For the past few years, female empowerment has become a prominent topic of discussion as girls and women have been coming together to knock down gender barriers and showcase that girls and women have the power to do great things.
At this year’s Nuit Blanche, women-identifying artists will make bold strides to showcase female empowerment with the Canadian launch of Johnnie Walker’s ‘First Strides’ initiative. The installation ‘She Work Hard For It’ will debut at the September 23 to 24 event. On-lookers can find this installation in the heart of downtown Toronto on the south lawn of Nathan Phillips Square. The artists behind the piece are Lido Pimenta, Maria Qamar (Hatecopy) and MissMe.
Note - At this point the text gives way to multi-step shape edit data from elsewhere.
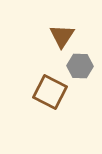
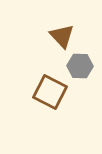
brown triangle: rotated 16 degrees counterclockwise
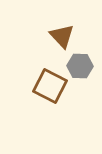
brown square: moved 6 px up
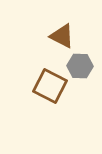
brown triangle: rotated 20 degrees counterclockwise
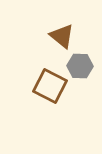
brown triangle: rotated 12 degrees clockwise
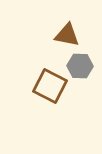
brown triangle: moved 5 px right, 1 px up; rotated 28 degrees counterclockwise
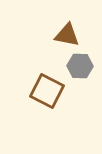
brown square: moved 3 px left, 5 px down
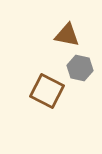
gray hexagon: moved 2 px down; rotated 10 degrees clockwise
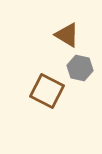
brown triangle: rotated 20 degrees clockwise
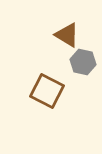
gray hexagon: moved 3 px right, 6 px up
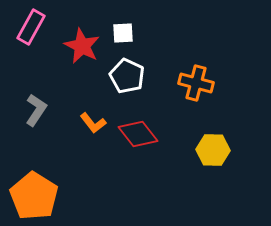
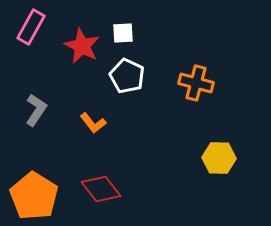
red diamond: moved 37 px left, 55 px down
yellow hexagon: moved 6 px right, 8 px down
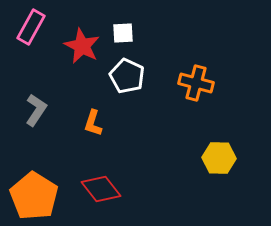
orange L-shape: rotated 56 degrees clockwise
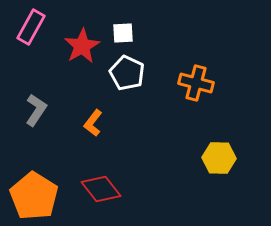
red star: rotated 15 degrees clockwise
white pentagon: moved 3 px up
orange L-shape: rotated 20 degrees clockwise
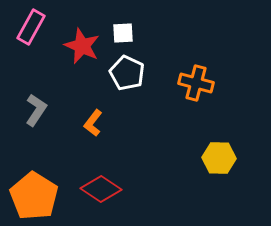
red star: rotated 18 degrees counterclockwise
red diamond: rotated 18 degrees counterclockwise
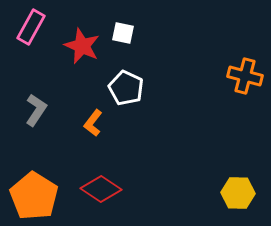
white square: rotated 15 degrees clockwise
white pentagon: moved 1 px left, 15 px down
orange cross: moved 49 px right, 7 px up
yellow hexagon: moved 19 px right, 35 px down
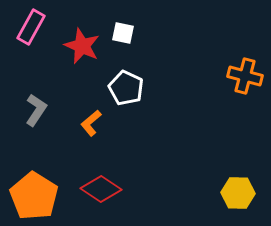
orange L-shape: moved 2 px left; rotated 12 degrees clockwise
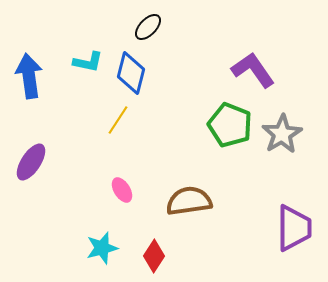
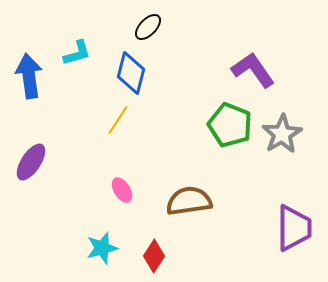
cyan L-shape: moved 11 px left, 9 px up; rotated 28 degrees counterclockwise
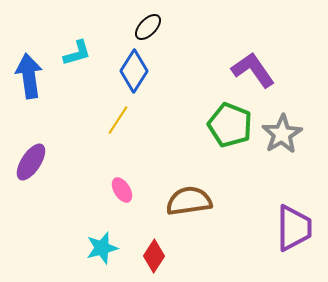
blue diamond: moved 3 px right, 2 px up; rotated 18 degrees clockwise
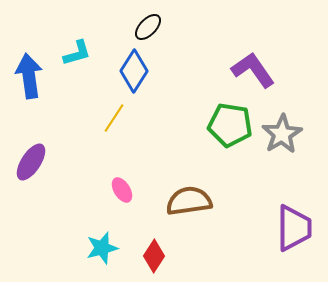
yellow line: moved 4 px left, 2 px up
green pentagon: rotated 12 degrees counterclockwise
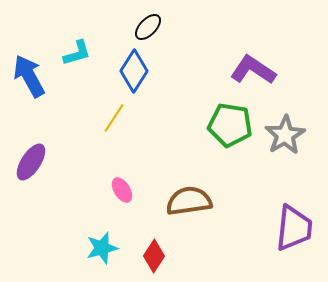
purple L-shape: rotated 21 degrees counterclockwise
blue arrow: rotated 21 degrees counterclockwise
gray star: moved 3 px right, 1 px down
purple trapezoid: rotated 6 degrees clockwise
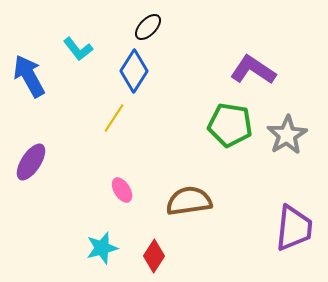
cyan L-shape: moved 1 px right, 4 px up; rotated 68 degrees clockwise
gray star: moved 2 px right
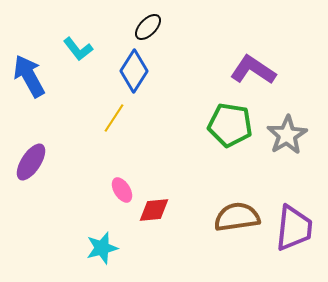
brown semicircle: moved 48 px right, 16 px down
red diamond: moved 46 px up; rotated 52 degrees clockwise
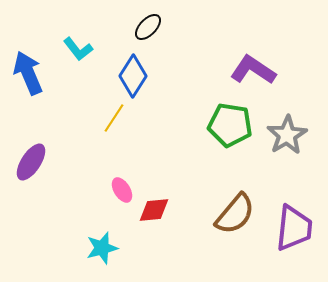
blue diamond: moved 1 px left, 5 px down
blue arrow: moved 1 px left, 3 px up; rotated 6 degrees clockwise
brown semicircle: moved 2 px left, 3 px up; rotated 138 degrees clockwise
The artwork is a 45-ft self-contained installation with three connective tunnels fully immersed in the artists’ work. The piece captures the essence of Johnnie Walker’s ‘First Stride’ program and what it means to be a woman in this climate in the arts, media and entertainment industry. Each piece of the artwork has its own statement. Pimenta’s talks about the Toronto housing insecurity and its effects on single mothers and women. MissMe talks about body positivity, the pursuances of the male gaze, and the ability to break down barriers for women to feel respected and have ownership over their bodies and identities. Hatecopy talks about women’s journey in the media and growing up as a Brown woman.
When Canadian artist Ashley McKenzie-Barnes, the curator of the piece, was considering the meaning behind the ‘First Strides’ program, she wanted to find female artists who fit the narrative of the program with the right narrative tone of voice and point of view. So, she looked into her network to find female artists who had a strong point of view on feminist issues, showcased strong leadership skills and were pioneers in wanting to make a shift in male-dominated art genres.
As female empowerment continues to become front and centre, McKenzie-Barnes said it is a huge opportunity to be the curator for this piece. She said focusing on the women who tell these stories is significant in this climate. As a woman leader, BIPOC woman and member of the LGBT community, it’s crucial for McKenzie-Barnes to champion and lead this as well.
Other than spearheading the ‘First Strides’ program, Mckenzie-Barnes continues to advocate for women of all backgrounds through her creative and production agency, D. PE. Standing for diverse, progressive experiences, the award-winning agency specializes in celebrating diversity through storytelling and promotes hiring inclusively in the arts and culture sector.
When attendees look at this piece, McKenzie-Barnes hopes people will have a lot of curiosity and want to step into it, learn more about each story, and take in the narratives and statements made in each piece.
After the piece finishes its debut at this year’s Nuit Blanche, the artwork will be on display at the Cultural Goods Gallery in Toronto.
The first inaugural Nuit Blanche happened in the fall of 2002 in Paris, France, as an overnight festival showcasing contemporary art. The event then spread to over 120 cities globally, with Toronto holding its first Nuit Blanche in 2006.